ギリシア神話伝説中で最強の男、といえばヘラクレスを置いて他に誰もいない。12の功業といわれる冒険行を筆頭に、世界中を渡り歩き、いや冥界にまで足を踏み入れ、数々の悪漢怪物怪獣を退治して英雄の名を欲しいままにした(その遥か後裔が「灰色の脳細胞」を駆使して今なお活躍中であることは諸賢よくご承知のところであろう)。

このヘラクレス、また並外れた大酒のみ、大飯くらいであったことが知られている。

女神(ペルセポネ)が、あなた(ヘラクレス)の到着を知るとすぐに/パンを焼き、つぶし豆のスープの鍋を二つ三つ火に掛け、/牛を丸ごと炭火であぶり、/平ケーキや丸パンを焼きました。
(アリストパネス『蛙』503〜507行、内田次信訳)

(ヘラクレスは)酒甕3個分はたっぷり入る/酒杯を取り上げ、/口にあてがい呑み干した、彼のためにとポロス(ケンタウロス族の一人、引用者注)が/水と和えて手渡した、その酒杯を。
(ステシコロス『ゲリュオン譚』断片181)


しかしこのヘラクレス、飲食に執心するあまりに周りの空気が読めず、つい粗相をしてしまうことがある。

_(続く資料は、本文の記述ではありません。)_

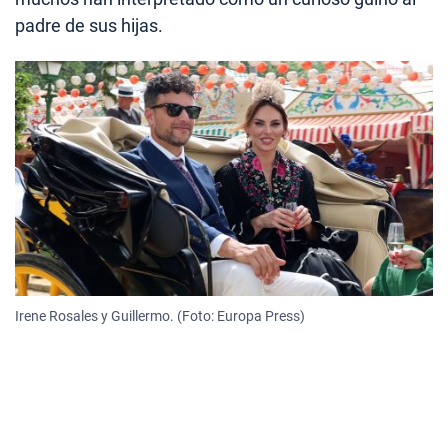
padre de sus hijas.
Irene Rosales y Guillermo. (Foto: Europa Press)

おい、そこの者、なぜまたそんなむつかしい、思いつめた顔をしておるのだ。/使用人の分際で客に仏頂面を見せるでない。/心底愛想よく迎えるものだ。/[……]さあこれを聞いておれさまの言うことがわかったら、/わが身のいまあるを嬉しと思うて、飲め、今日の命だけが/おまえのもの、それ以外は運まかせと心得よ。/[……]さあ、悲しみよさよならだ、/おれといっしょに飲まんか、悪運を乗り越えるんだ。/花環を頭に乗っけてな。
(エウリピデス『アルケスティス』773〜796行)


友人アドメトスの亡妻アルケスティスの葬儀の日に偶然来合わせたヘラクレスは、弔事を知らされぬままアドメトスから歓待される。元来飲食に目が無いヘラクレスはいやに静寂な邸内の様子をいぶかりながらも、つい度を過ごして酔余放歌高吟するに至る。世に無敵の勇者でありながら、時に見せるこのネジの弛み具合が巷間人気を呼ぶゆえんだろう。

行くところ敵なしの強者ヘラクレスが、あるときパタリと死ぬ。か弱い女の手で、長年連れ添った妻の手で。このことはソポクレスが『トラキスの女たち』という作品で書いている。その様以下のごとし。

冒険の旅の先々で女出入りもあった。エウボイア島のオイカリアの町の王女イオレもその一人である。ヘラクレスが連れ帰った若い乙女イオレを見て、「これは夫の愛人ではなかろうか」と妻デイアネイラの心が騒ぐ。彼女は夫の心を繋ぎ止めようと、手元にあった媚薬を用いる。しかしその媚薬の実体は、かつてヘラクレスに退治された怪物ケンタウロスの復讐心が込められた毒薬だった。それを彼女は夫ヘラクレスの肌着に塗り付ける、毒とも知らずに。ヘラクレスは身もだえし苦しみつつ死に向かう。人間界最高の勇者ヘラクレスがか弱き女の手で倒される。愛を取り戻そうとして使われた薬が、実は毒だった。このあと妻デイアネイラも己の行為の思いもよらぬ結果に驚いて、自死して果てる。

夫の愛を失ったと思った妻が媚薬という名に唆されてそれを夫に用いた、留守がちで自分勝手な夫を、そうすることで繋ぎ止めようとして。「つつましやかでも幸せな家庭が欲しかったのだ」と。

いや、本当は毒薬であることを、彼女は知っていたのではなかろうか。夫を殺し自分も死んで、それによって夫を自分の手に取り戻そうとしたのだ。

いや、媚薬か毒薬か、半信半疑だったのかもしれない。もし媚薬ならその効き目で夫は戻って来る。毒薬であるとしても死が夫を妻の許へ返す。どちらにしても夫は戻って来る、こう踏んで彼女は薬を使ったのだ。媚薬なら良し、毒薬でもまた良し、と思いつつ。

英雄の妻を演じるのは、彼女には荷が重すぎた。

今宵の食卓に上るのは「クーロス」という銘柄のギリシア産の赤ワインである。決して高価な品ではない。だが飲み心地は悪くない。驚愕、狼狽、そして覚悟――デイアネイラの心は那辺にあるのか。ほろ酔いの羅針盤はいずこを指すのか。